Finalmente, la discusión política sobre quién puede ser llorado y quién no debe interpelar las raíces de la exclusión racial, política y económica que opera en la necropolítica global. La memoria y el duelo, lejos de ser meros ejercicios sentimentales, constituyen los espacios desde los cuales se disputan las formas legítimas de vida y muerte, y, por extensión, las posibilidades de justicia y humanidad compartida en un mundo atravesado por la violencia y la desigualdad.
Para ampliar el análisis, es necesario considerar cómo estas jerarquías del duelo se intersectan con las narrativas mediáticas y la construcción de lo que podría denominarse “valor simbólico de la vida”. El reconocimiento público de Kirk no surge de su humanidad intrínseca, sino de su colocación en un sistema de valores que prioriza ciertos cuerpos sobre otros. En otras palabras, el derecho al duelo se articula en torno a redes de poder globales, raciales y políticas que determinan qué pérdidas importan y cuáles pueden ser ignoradas.
Además, la comparación con otras muertes políticas a lo largo de la historia evidencia que esta práctica no es nueva. Desde los asesinatos de líderes políticos en contextos coloniales hasta los ataques contra minorías en conflictos modernos, el patrón se repite: algunos cuerpos son convertidos en símbolos de la indignación moral global, mientras que otros permanecen en la invisibilidad. Esto demuestra que la muerte y el duelo son, en última instancia, instrumentos de gobernanza y regulación social que reflejan las desigualdades estructurales y la asignación de valor simbólico según criterios de poder y pertenencia.
El caso de las víctimas palestinas e iraníes expone la necesidad de repensar la noción de universalidad en los derechos políticos y humanos.
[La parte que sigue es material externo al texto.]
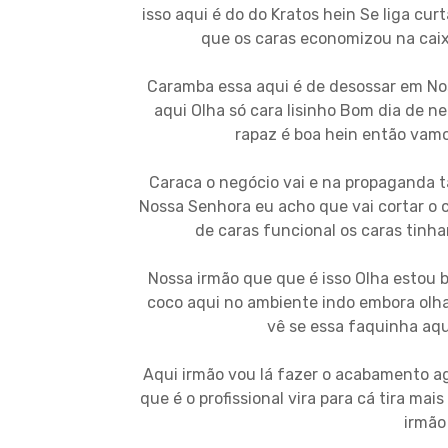
isso aqui é do do Kratos hein Se liga cur
que os caras economizou na caix
Caramba essa aqui é de desossar em Nos
aqui Olha só cara lisinho Bom dia de 
rapaz é boa hein então vam
Caraca o negócio vai e na propaganda t
Nossa Senhora eu acho que vai cortar o 
de caras funcional os caras tin
Nossa irmão que que é isso Olha estou 
coco aqui no ambiente indo embora olha
vê se essa faquinha aqu
Aqui irmão vou lá fazer o acabamento ag
que é o profissional vira para cá tira ma
irmão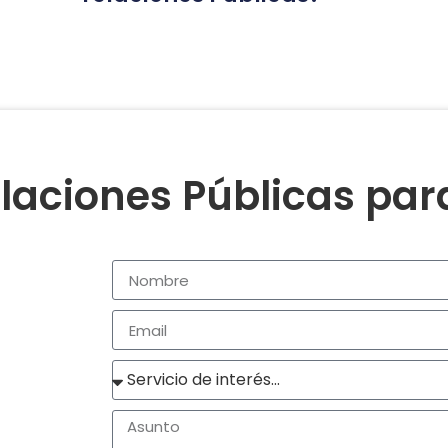
laciones Públicas pa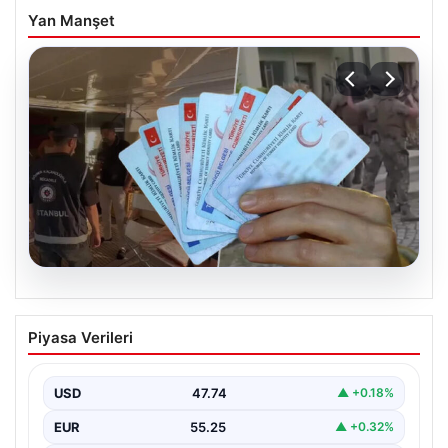
Yan Manşet
08.08.2026
Onlarca vatandaşlık iptal edilecek! İki iş
Piyasa Verileri
insanı tutuklandı, gayrimenkuller ve
şirketlerine el konuldu
USD
47.74
▲ +0.18%
EUR
55.25
▲ +0.32%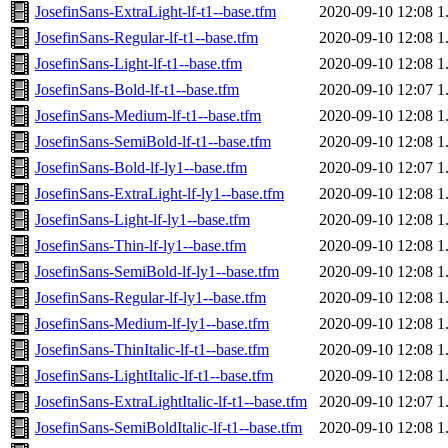
JosefinSans-ExtraLight-lf-t1--base.tfm
2020-09-10 12:08
1
JosefinSans-Regular-lf-t1--base.tfm
2020-09-10 12:08
1
JosefinSans-Light-lf-t1--base.tfm
2020-09-10 12:08
1
JosefinSans-Bold-lf-t1--base.tfm
2020-09-10 12:07
1
JosefinSans-Medium-lf-t1--base.tfm
2020-09-10 12:08
1
JosefinSans-SemiBold-lf-t1--base.tfm
2020-09-10 12:08
1
JosefinSans-Bold-lf-ly1--base.tfm
2020-09-10 12:07
1
JosefinSans-ExtraLight-lf-ly1--base.tfm
2020-09-10 12:08
1
JosefinSans-Light-lf-ly1--base.tfm
2020-09-10 12:08
1
JosefinSans-Thin-lf-ly1--base.tfm
2020-09-10 12:08
1
JosefinSans-SemiBold-lf-ly1--base.tfm
2020-09-10 12:08
1
JosefinSans-Regular-lf-ly1--base.tfm
2020-09-10 12:08
1
JosefinSans-Medium-lf-ly1--base.tfm
2020-09-10 12:08
1
JosefinSans-ThinItalic-lf-t1--base.tfm
2020-09-10 12:08
1
JosefinSans-LightItalic-lf-t1--base.tfm
2020-09-10 12:08
1
JosefinSans-ExtraLightItalic-lf-t1--base.tfm
2020-09-10 12:07
1
JosefinSans-SemiBoldItalic-lf-t1--base.tfm
2020-09-10 12:08
1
La humanidad compartida no puede ser condicionada por la proximidad cultural, política o racial, ni subordinada a la lógica mediática occidental. Para lograr una política de duelo verdaderamente universal, es imprescindible reconocer y confrontar las estructuras que determinan qué cuerpos merecen ser llorados y cuáles son sistemáticamente marginados, cuestionando la parcialidad inherente de la visibilidad pública y la memoria política.
En este sentido, la muerte de Kirk y su tratamiento mediático ofrecen un espejo crítico para examinar la arbitrariedad de los mecanismos de legitimación del duelo. La extensión de su memoria y la centralidad de su fallecimiento en la agenda pública muestran cómo la empatía y la indignación se asignan selectivamente, reproduciendo jerarquías de valor político y humano. La política del duelo, entonces, se convierte en un campo de disputa ontológica: no solo determina quién merece ser llorado, sino también qué vidas son reconocidas como plenamente humanas dentro del orden global existente.